Note that when there is no supercharging and the sub-throttle valve 21 is not provided, during the intake stroke, the pressure maintained in the supercharging passage 18 during the compression stroke of the previous stroke causes the main intake passage 14 to
Since the pressure inside the supercharging passage 18 is higher than that inside the combustion chamber 6, immediately after opening the main intake valve 10 and the supercharging valve 12,
Flow from the main intake passage 14 to the supercharging passage 18 is prevented through the main intake passage 14. Also, during the compression stroke, a slight backflow occurs from the combustion chamber 6 to the supercharger 6, but in this case, the intake additional gas is sufficiently diffused within the combustion chamber 6, so the above backflow The proportion of the intake additional gas contained in the gas is extremely small, and liquid impurities that have the greatest adverse effect on the supercharger 19 have a heavy specific gravity, so they are hardly contained in the above-mentioned backflow gas. Even if there is any impact on the feeder 19, it is believed to be extremely small.
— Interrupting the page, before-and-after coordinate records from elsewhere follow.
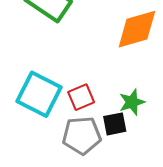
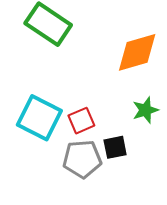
green star: (132, 102) -> (145, 110), moved

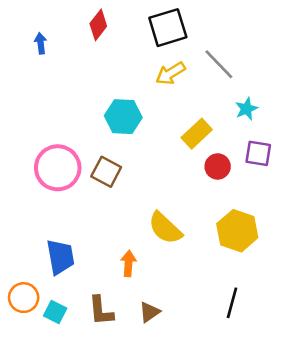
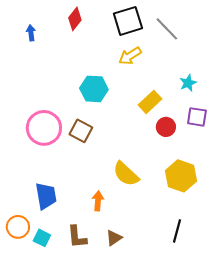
gray line: (219, 64) -> (167, 29), moved

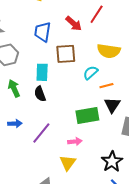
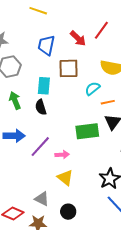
blue arrow: (15, 124) -> (14, 136), size x1.5
pink arrow: (75, 141) -> (62, 155), moved
yellow triangle: (68, 163) -> (65, 178), turned -30

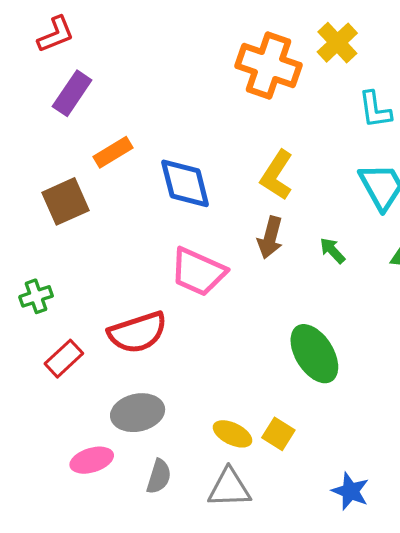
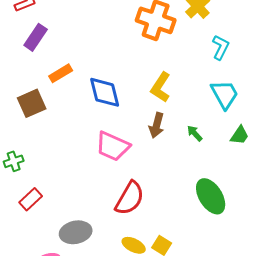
cyan L-shape: (375, 110) -> (221, 47), turned -145
red semicircle: (138, 332) -> (130, 198), moved, turned -42
green ellipse: (314, 354) -> (211, 196), moved

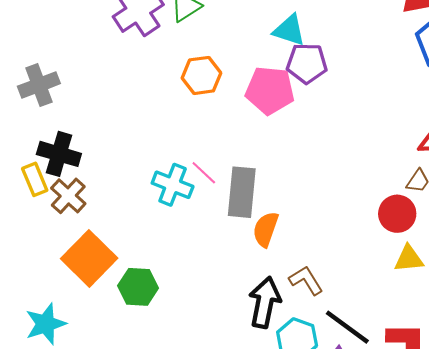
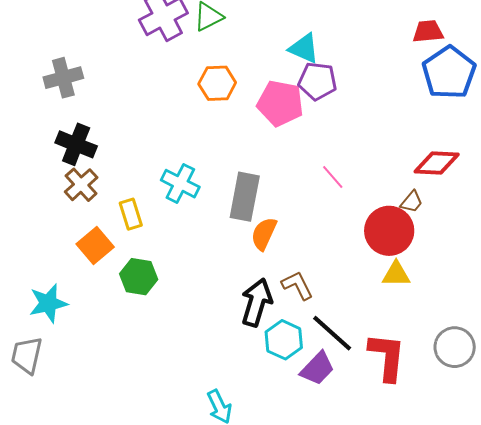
pink line: (204, 173) -> (333, 177), moved
yellow rectangle: (35, 179) -> (131, 214), moved
red circle: (397, 214) -> (389, 231), size x1.4
orange square: (89, 258) -> (95, 245), size x0.7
Furthermore, as in the embodiment, when a vane type supercharger is used, there is a risk that backflow may occur even during supercharging due to the discharge pulsation of the supercharger.
It is possible to prevent intake additional gas from being carried into the engine 8, thereby preventing an adverse effect on the supercharger.

Although the embodiments have been described above, the present invention is not limited thereto, and includes, for example, the following cases.
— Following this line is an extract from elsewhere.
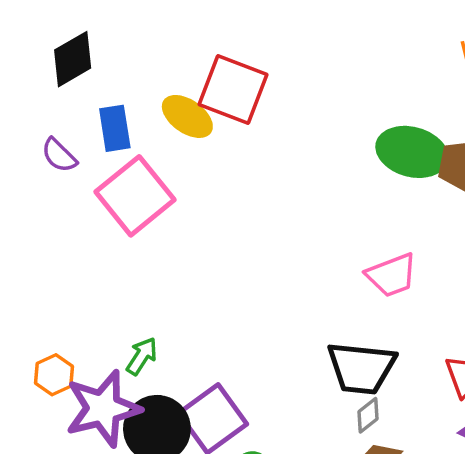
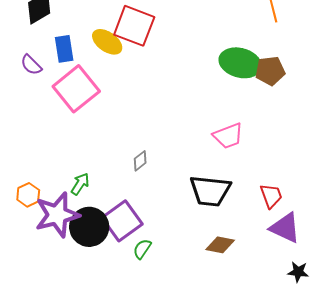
gray diamond: (368, 415) -> (140, 161), moved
(2) As the fuel supply device, a carburetor may be used instead of the fuel injection valve 25.

(The supercharger 19 may be kept in a driving state at all times, and supercharging air may be relieved in an operating range where supercharging is not required.
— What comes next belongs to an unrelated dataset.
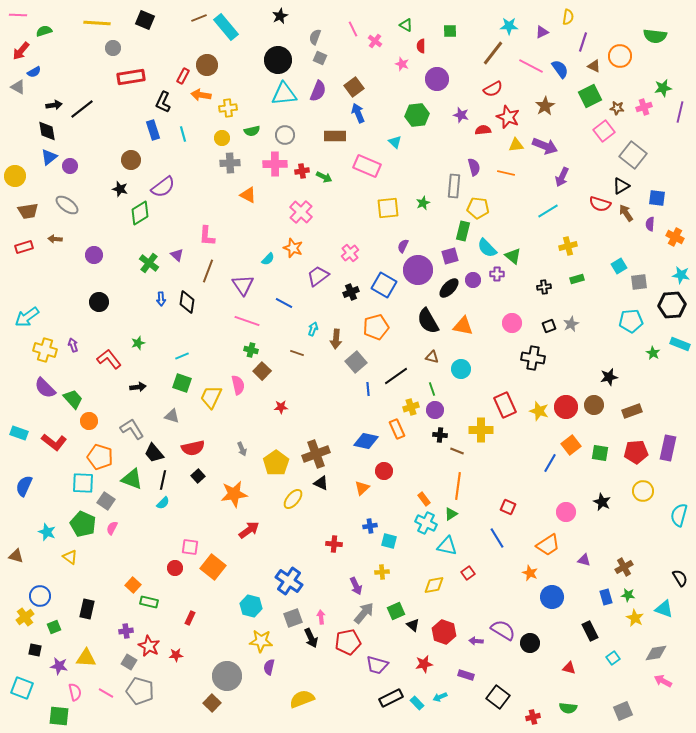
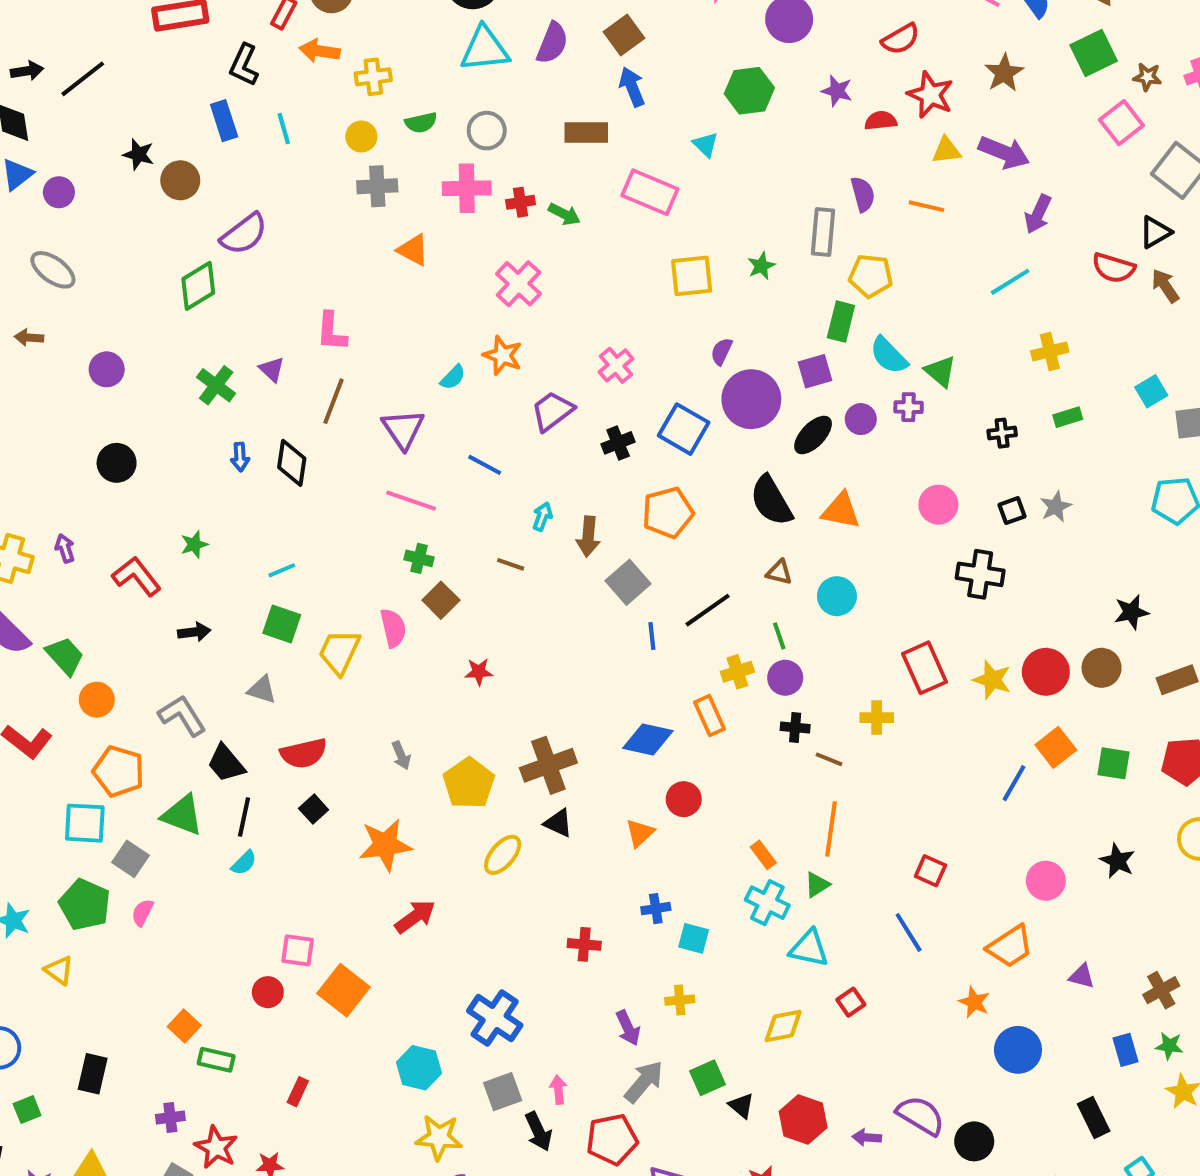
black star: (120, 189) -> (138, 154), moved
yellow cross: (481, 430) -> (877, 718), size x0.7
■It can be similarly applied to rotary piston engines; in this case, a timing valve driven by the engine output shaft is provided in the supercharging passage, and the timing to open the supercharging passage, that is, the timing to start supplying supercharging air. It is preferable that the timing valve control the timing valve.

(2) A timing valve as described in (2) above may be provided in the supercharging passage 18 in the embodiment on the downstream side of the sub-throttle valve 21.

(Effects of the Invention) As is clear from the above description, the present invention eliminates the adverse effects of intake additional gas such as EGR gas and blow pie gas on the supercharger, and prevents deterioration of the supercharger while adding intake air to the supercharger. Gas can be introduced into the engine intake system.

In particular, since it is only necessary to set the introduction position of this intake supplementary gas into the engine intake system at a predetermined location, there is no need for a separate special device to prevent the adverse effect of intake supplementary gas on the supercharger. Therefore, it can be implemented easily and at low cost.

[Brief explanation of drawings]

The figure is an overall system diagram showing one embodiment of the present invention. 1: Engine body 14: Main intake passage 17: Main throttle valve 18: Supercharging passage 19: Supercharger 21: Sub-throttle valve 30: Supercharging passage (for EGR gas) 32: Supercharging passage (for blow-by gas)

Claims (1)

[Claims] (1) A main intake passage and a supercharging passage in which a supercharger is disposed, and at least when the engine is under high load, in addition to natural suction from the main intake passage, at least during the compression stroke, intake is carried out from the supercharging passage. In a supercharged engine configured to supply air, an intake additional gas introduction passage for introducing intake additional gas such as EGR gas or blow-by gas into the engine intake system is installed in the main intake passage. le/
A supercharged engine characterized by an opening downstream of the valve.